Sharon, a CISSP and veteran of the Security and IAM business, is Product Manager for…

Published in


View this topic
  • James Holland

    This is great. Hooray for Disney’s imagineers!


    become a new brand in the share market research with its accurate research. Proven
    itself always right whether market is bull or bear. Last week all paid clients
    booked handsome profit in NIFTY, BANKINIFTY & STOCKS. Now for the coming
    week we expect more correction can come in NIFTY as the IRAQ issue is getting
    more tense, If it happens more then you will see a sharp fall in all world marketNSE BSE, STOCK TIPSbecause as we know all world run on
    crude & most of the crude comes from IRAQ. So be ready for a sharp fall so
    sell will be the best strategy for next week also. Traders can make a sell
    position in NIFTY around 7600-7650 with stoploss 7750 for the target of
    7300-7200.One can also make a sell call NIFTY 50 stocks as per NIFTY levels. You
    can also take our two days free trial to check our accuracy. For further updates
    you can visit our website.



  • king lear

    testing comment functionality, please do not publish this

  • Rachel Macik

    Love the personal pic :)

    • CAHighlight

      Thank you!

  • Plutora Inc

    This is a good case study. 2.3 sec’s off a login transaction is big.

  • Michele Hudnall

    While the analysts were hyping DevOps, I posted the oversight of not including security as part of that discussion as you are highlighting here. Instead of just talking DevOps, it should be DOS (what’s old is new again :-) – DevOpsSec.

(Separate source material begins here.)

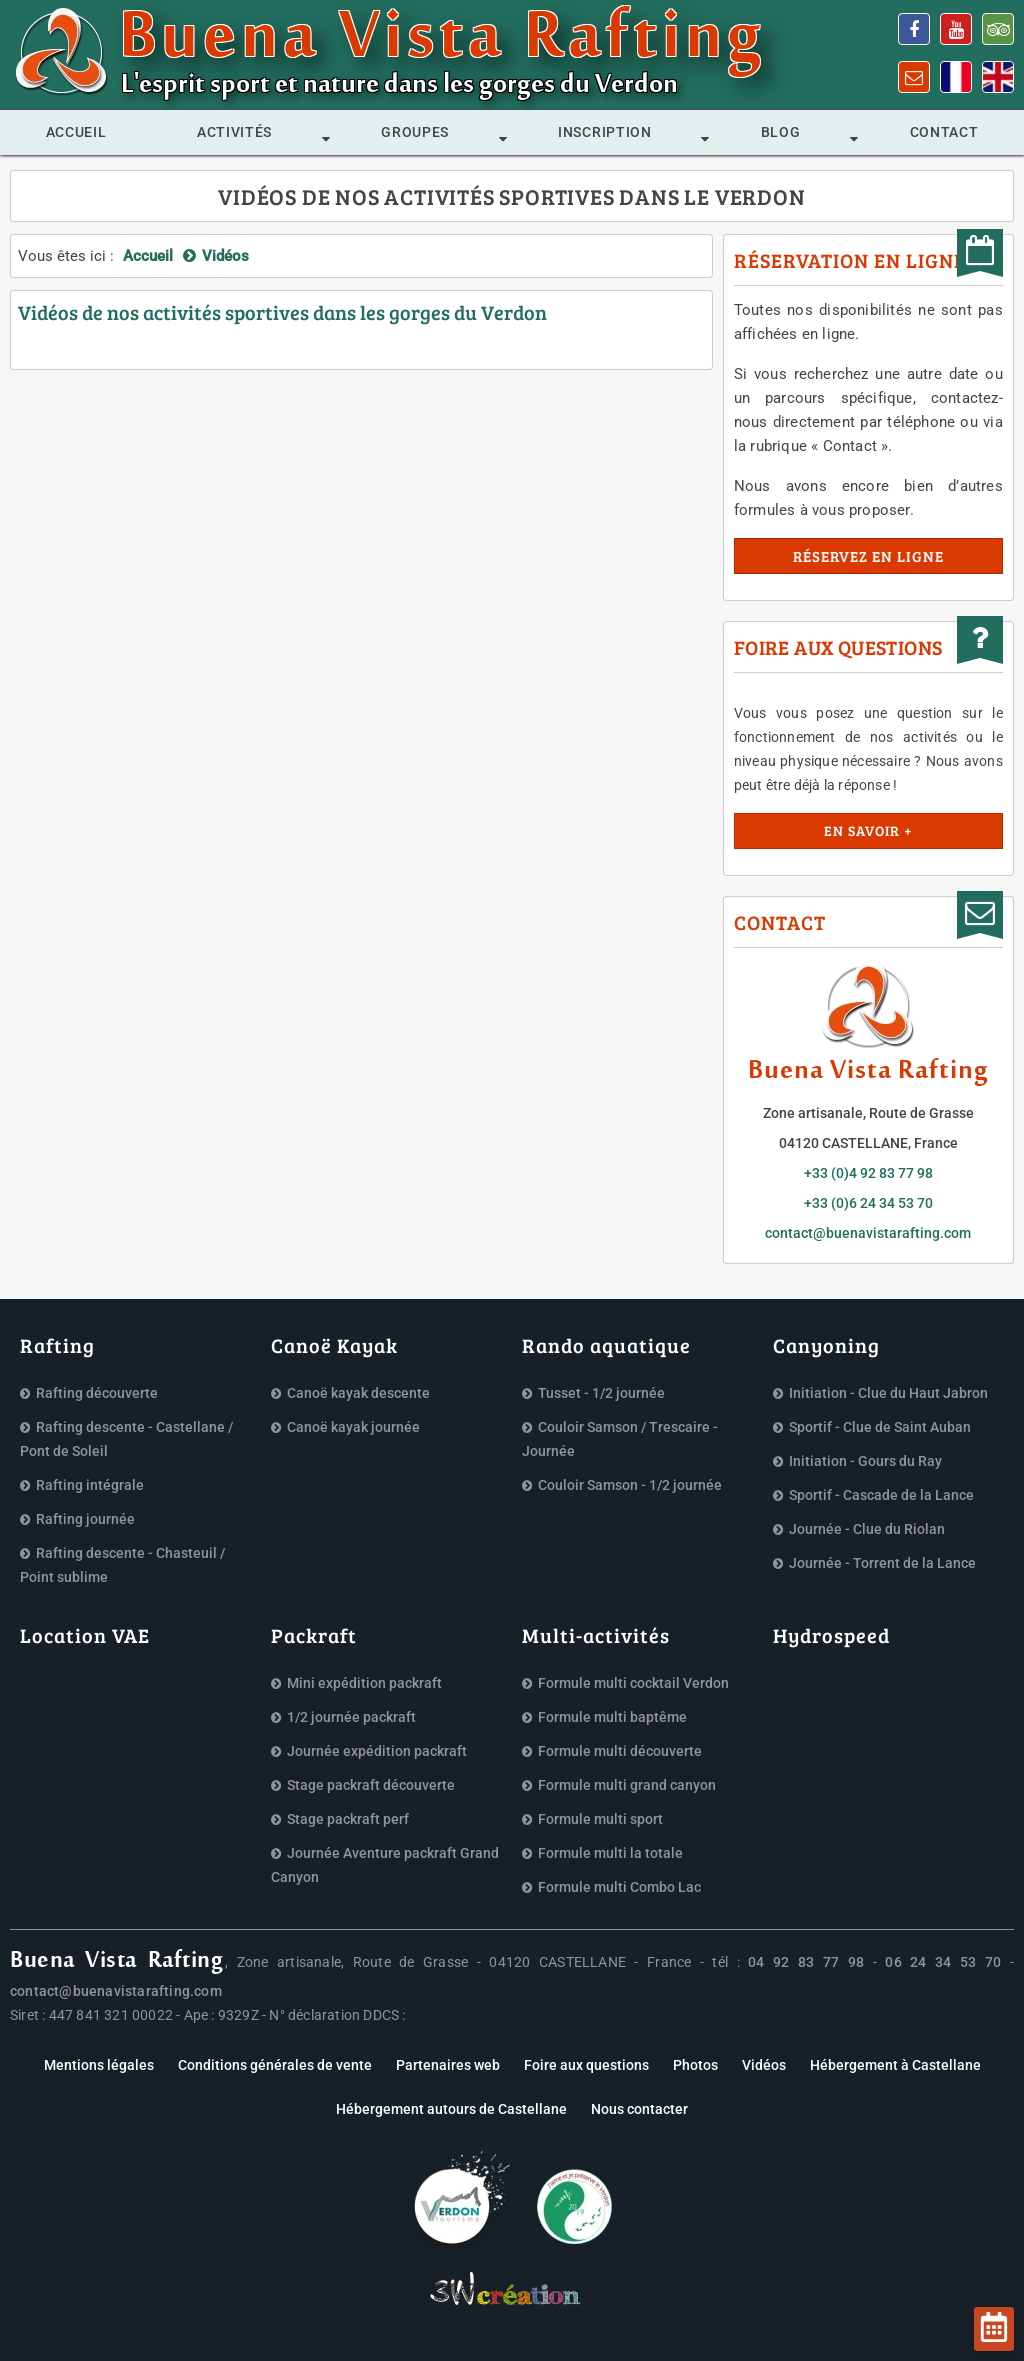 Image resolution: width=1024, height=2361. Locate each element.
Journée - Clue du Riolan (867, 1529)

As a previous AppDev person, it’s the app, who’s using it, why and where rather than the device and having the service available.

    As you rightly point, out Security should be baked into the solution.

    Nice Post and Timely!


    • CAHighlight

      Thank you for your feedback Michele. Agreed – security cannot be overlooked. Appreciate your input!

  • Mitesh

    I would love a printed copy

  • Lars Johansson

    I love the idea of BYOID! This makes me choose if I am almost anonymous (with my Hotmail Nicname) or official with identity from an official organisation. My Identity Provider will attach identity with right level of LoA according to the need of the Service provider.

    • CAHighlight

      Thank you for your comment. BYOID has tangible benefits for end users and relying parties but it also has to be weighed in the balance with potential risks and liability concerns. It will be interesting to see how BYOID plays out in the enterprise.